I hate to break it to you Nymph, but treats are gimmicks. ANY dog will work for food, but only for so long. Treats are some trainer's biggest money making scam in my opinion. The dog wasn't looking to her for more commands, he was looking to her for more treats! Even a 10 year old can get a dog to listen for some food. Sorry to be so blunt, but they're ripping you off..... :o

A good trainer doesn't need treats, just their voice, praise, and a good 6 foot leash. :)

May 12th, 2005, 06:52 PM
So in effect - it's even easier than what you experienced with your trainer. Sounds like this trainer is on the right track - but it can also be done very quickly without treats.
We don't like to rely on treats for many reasons - but one good one would be is YOUR puppy going to listen to someone else because he has treats? Or if someone else has better treats is he going to blow you off?
Dogs are hard wired to listen to the person in charge in the moment and to the one he respects the most - that should be you - always and forever.
Sounds like you got off to a good start - congrats.

May 13th, 2005, 09:11 AM
Heeler: Thanks for the heads up. I guess I was too excited to see a faint light at the end of tunnel. :p

Tenderfoot: Would you recommend that we start with getting Diego's attention, then leash-train him? He has very short attention span, it's hard to keep him focused on us, and he couldn't keep still for more than 2 seconds. Our biggest problems are:
-he's easily excited and hard to calm down
-he's always chewing on this leash
-he's always pulling

Also if you don't use treats, how do you motivate the puppy to listen to you?

heeler's rock!
May 13th, 2005, 10:19 AM
Heeler: Thanks for the heads up. I guess I was too excited to see a faint light at the end of tunnel.

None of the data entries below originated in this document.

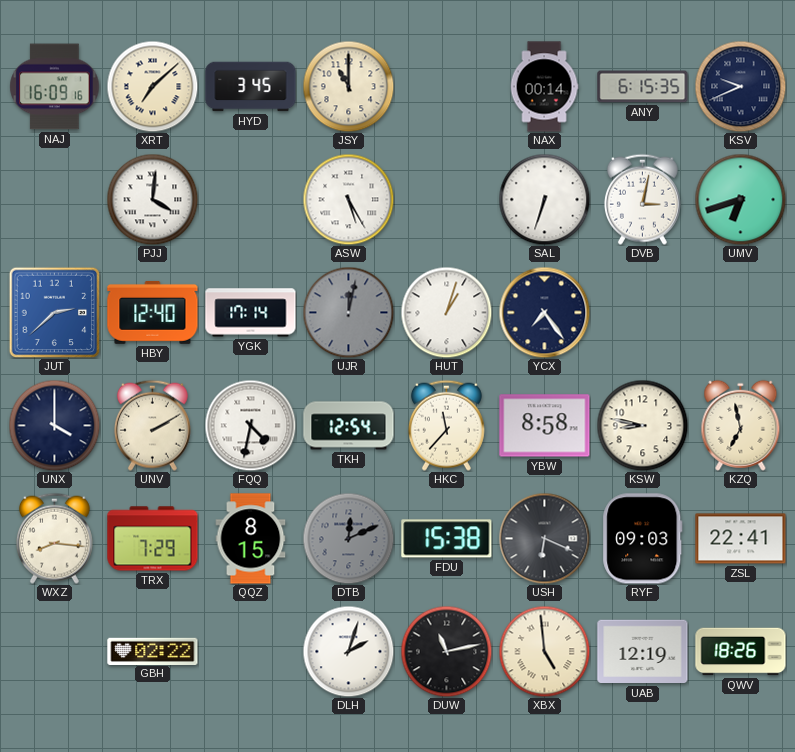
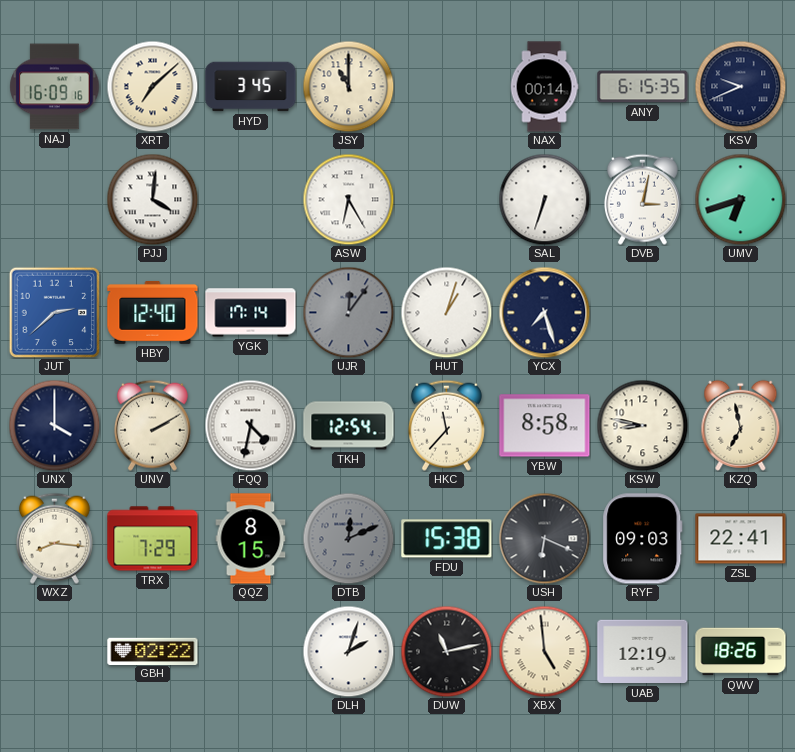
ASW: 5:25 -> 6:25
UJR: 12:02 -> 12:06
YCX: 7:24 -> 7:27
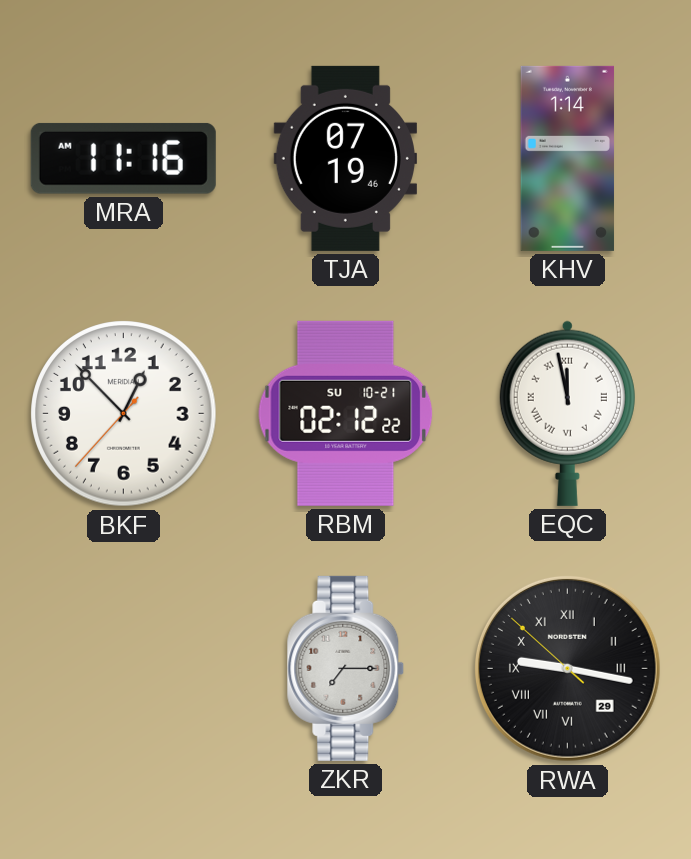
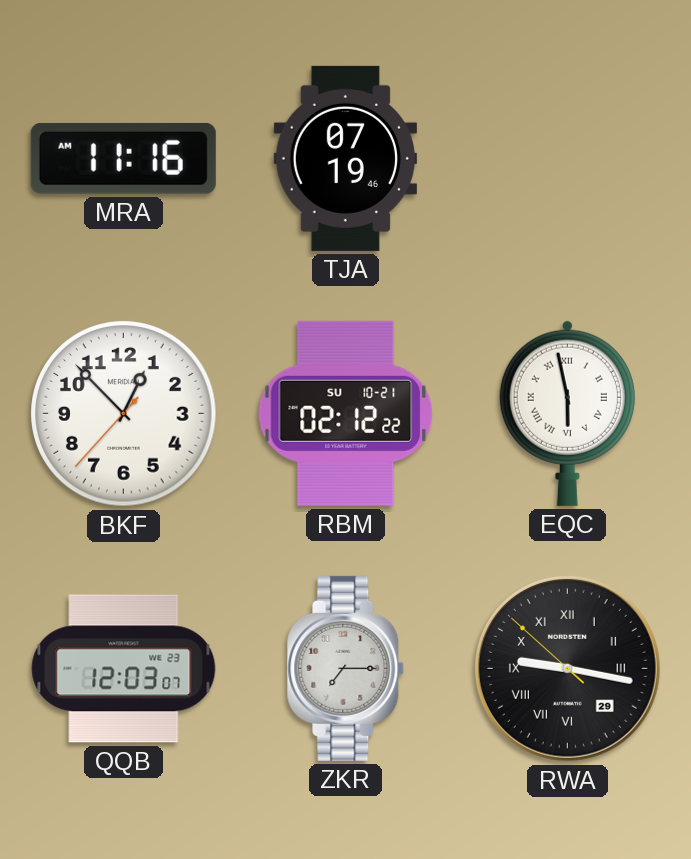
KHV: 1:14 -> none
EQC: 11:58 -> 5:58
QQB: none -> 12:03
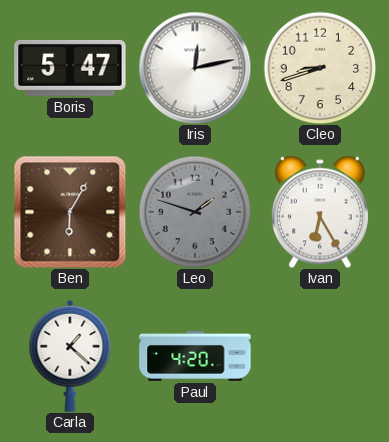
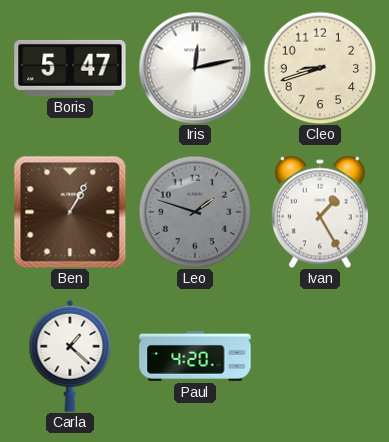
Ben: 6:05 -> 1:05
Ivan: 6:25 -> 1:25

Hey, no worries! :o I might sound like a downer, but I really just hate seeing people waste money on training that may not neccessarily work for that long. Good luck to you and Diego!! Cute name for a puppy by the way! :)

May 13th, 2005, 11:30 AM
Leash training is what helps get his attention. It empowers your word. One of the best things you can do is have the pup on the leash in the house attached to you as much as you can stand it. This creates a leader/follower relationship - he naturally starts to look to you for the answers. If he pulls in one direction you go in the other direction. Its not where he wants to go its where you want to go.

Puppies are babies and they have short attention spans - but if you make it fun he will last much longer. He can play for hours with other dogs because its fun.

Don't think you are teaching your pup anything he doesn't already know. He knows how to physically sit, run towards you, lay down - it's really about you learning to communicate effectively (not too much energy or too little) and him working for you out of respect.

One of the biggest mistakes people make is giving them too much recess - time to do as they please. This creates independence and disconnection and can lead to insecurities, aggression or protective behaviors, as well as contributing to lack of impulse control. So the more you are connected the better. I just attach the end of the leash to my jeans belt loop and we're off.

I will add our 'no pulling drill' to this post for you as well. This starts him naturally looking to you for the answers and helps him to learn impulse control. Also the more you ask of him through out the day the calmer he becomes - naturally. Everytime you ask him to do something and he does it there is a release of calming chemicals - wow, great benefit to you and him!

Being a Post - The stay close and don’t pull drill.

This the first drill that we teach. It is about using pressure and release of pressure to get your dog to choose his behavior according to your wishes. In this case he is to stay close to you and not pull on the leash. This is the beginning of controlling your dog's boundaries and teaching him to submit to your pressure. This teaches your dog that he can go anywhere on the leash, whether it is two feet long or twenty feet long, but he cannot pull against it.
On leash this drill is about no pulling on the leash – no matter how badly the dog wants to get at the distraction. When this drill becomes an off leash instruction – it is about staying with in a boundary that you have set. Perhaps I don’t want my dog to go a certain distance away from me in the park or at a camp site. When he gets to a certain distance away from me I will say “Close” or “Stay close” to let him know what the boundary is.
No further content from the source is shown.